Isi 25

4.8K 174 13
                                    

Kejutan Kecil

Rasa marah dan canggung masih ada di hati Allyza, namun sang suami mencoba untuk membuat ia baik lagi. Tidak ada pembahasan semalam, mungkin Fahmi akan membahasnya nanti. Sekarang ia mau mengajak Allyza ke suatu tempat sebelum ke rumah orang tuanya.

Mereka mampir ke idm untuk membeli beberapa cemilan. Sepasang suami istri itu jalan beriringan namun ada jarak.

Saat Allyza mengambil beberapa cemilan, ada sebuah kertas kecil terlipat yang terjatuh. Ia berjongkok, mengedarkan pandangan di sekitarnya, tidak ada orang kecuali ia dan suaminya di lorong itu. Tertera nama Allyza di kertas itu, ia membukanya.

Congrats!

Allyza mengernyitkan dahinya, ia seperti pernah menemukan kertas ini sebelumnya.

Kedua kalinya aku mendapatkan surat yang isinya sama.

"Hei!" Fahmi menepuk bahu Allyza membuat ia terkejut. "Kamu kenapa?" tanyanya.

Allyza gelagapan, ia meremas kertas itu lalu dimasukkan ke dalam saku bajunya.

"Ada yang kamu sembunyikan, Za?"

Allyza menggeleng. "Sudah selesai, ayo ke kasir, Mas," dustanya. Fahmi sempat curiga namun ia menurut.

Mereka melanjutkan perjalanan, di dalam mobil tak ada percakapan, suara musik pun tidak ada, mereka sama-sama hanyut dalam pikiran masing-masing.

"Sudah sampai, ayo turun." Fahmi memakirkan mobilnya, membuka sabuk pengamannya dan juga Allyza.

"Eh?" Allyza mengedarkan pandangannya. "Ke pantai, Mas?"

"Iya. Ayo turun, Mas ambil cemilannya dulu, ya."
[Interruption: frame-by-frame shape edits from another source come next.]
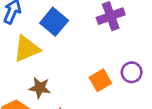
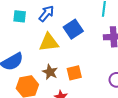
orange square: (100, 80) -> (74, 73), moved

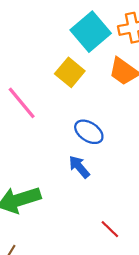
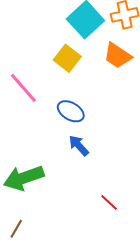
blue ellipse: (89, 132) -> (71, 111), moved

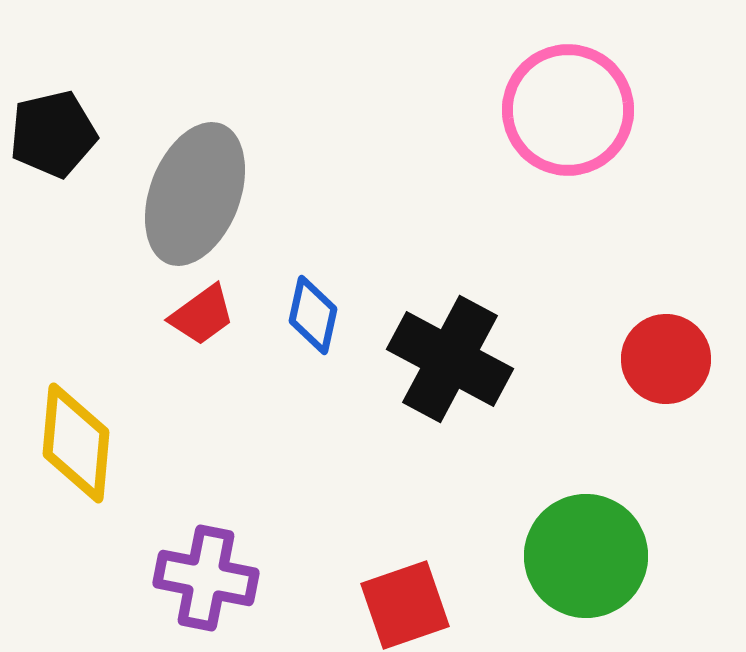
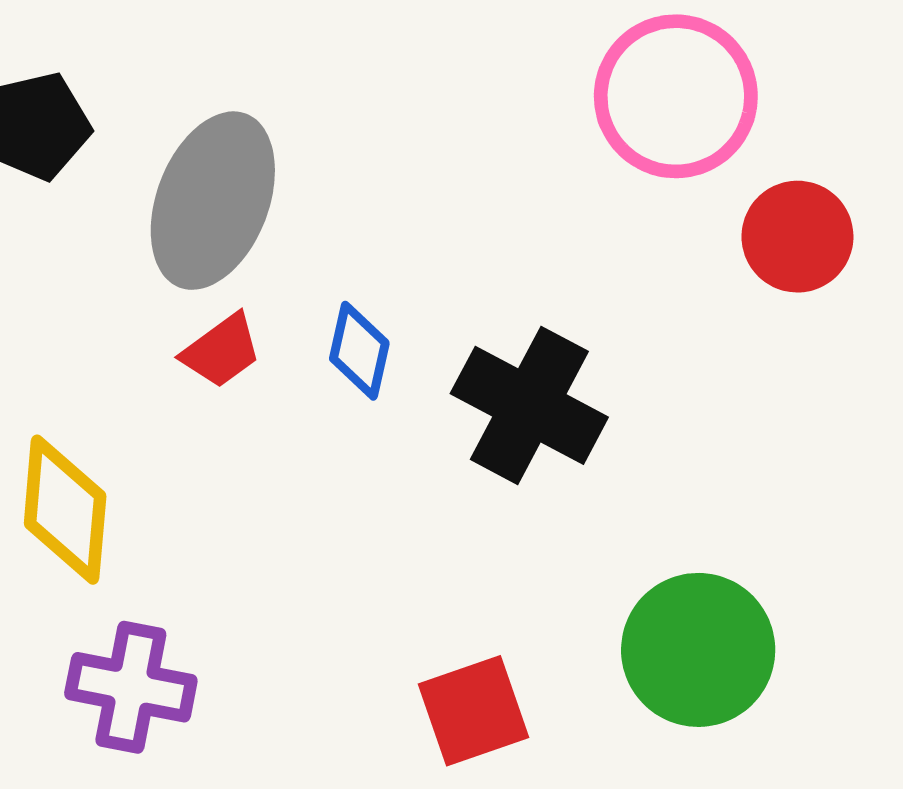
red circle: (666, 359) -> (797, 237), moved
purple cross: (206, 578) -> (131, 687), moved

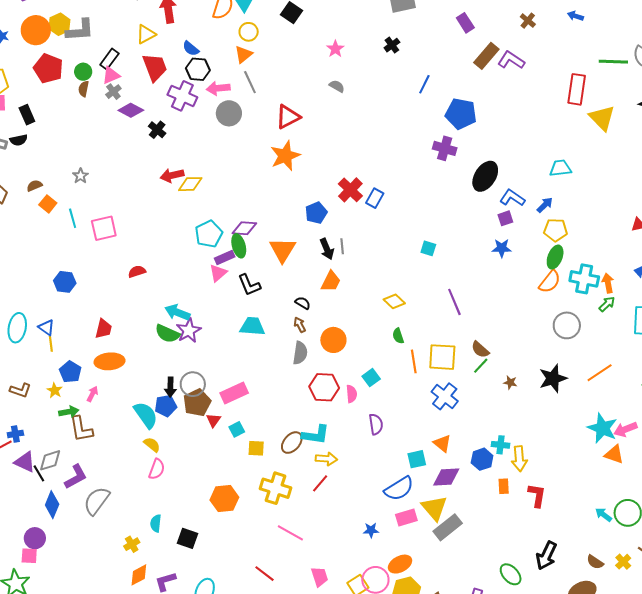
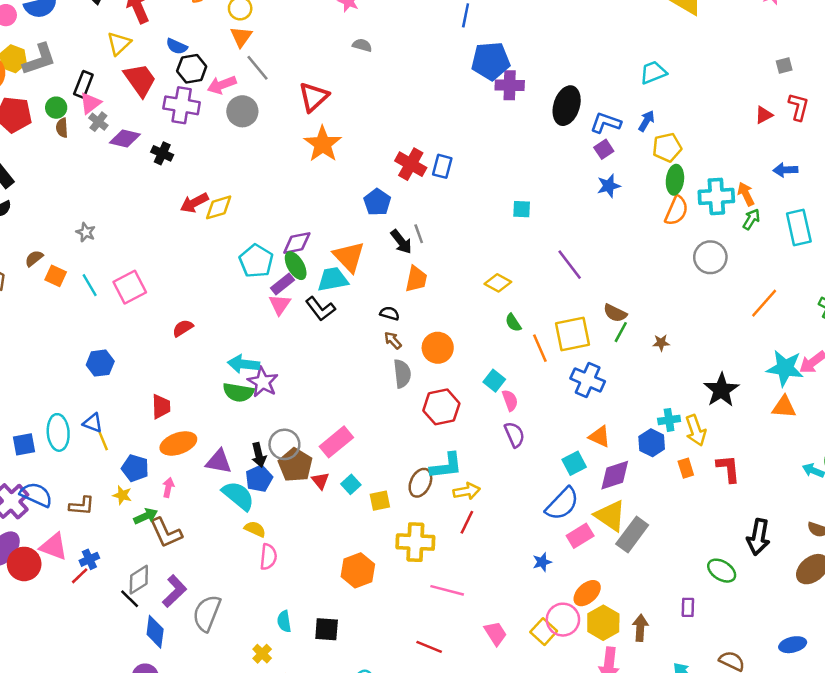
blue pentagon: (461, 114) -> (491, 61), moved
cyan trapezoid: (252, 326) -> (333, 279), moved
black star: (553, 378) -> (721, 390), moved
pink semicircle: (352, 394) -> (510, 400), moved
orange triangle: (614, 454) -> (784, 407), moved
purple triangle: (25, 462) -> (219, 462), moved

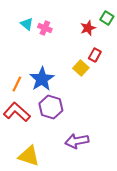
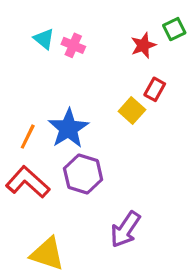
green square: (107, 18) -> (174, 29), turned 32
purple arrow: (77, 141) -> (125, 229), turned -45

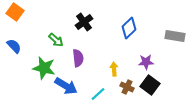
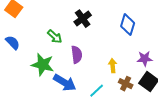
blue diamond: (129, 28) -> (128, 25), turned -30

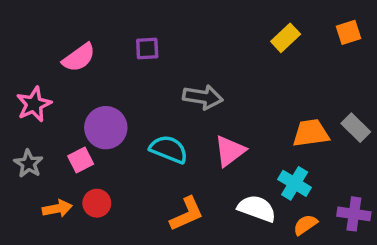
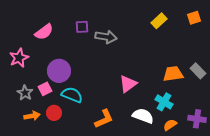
gray arrow: (203, 97) -> (106, 37), moved
cyan semicircle: (169, 149) -> (72, 95), moved
gray star: (29, 164) -> (25, 93), moved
Fahmi menyodorkan topi pantai pada Allyza setelah mengambil cemilan. "Pakai topinya, Za."

"Makasih." Allyza memakai topi pantainya, cuaca pagi menjelang siang memang sedikit panas.

Angin berembus kencang menyambut kedatangan mereka. Butiran pasir berterbangan tak terarah. Fahmi menggandeng tangan Allyza. "Hati-hati jalannya soalnya berpasir."

Allyza mengangguk, ia mengikuti ke mana Fahmi membawanya.

"Kita bakal nginap di sini, Mas?" tanya Allyza, mereka sudah sampai di sebuah vila. Kalau biasanya vila di pegunungan, kini vila ada di pantai.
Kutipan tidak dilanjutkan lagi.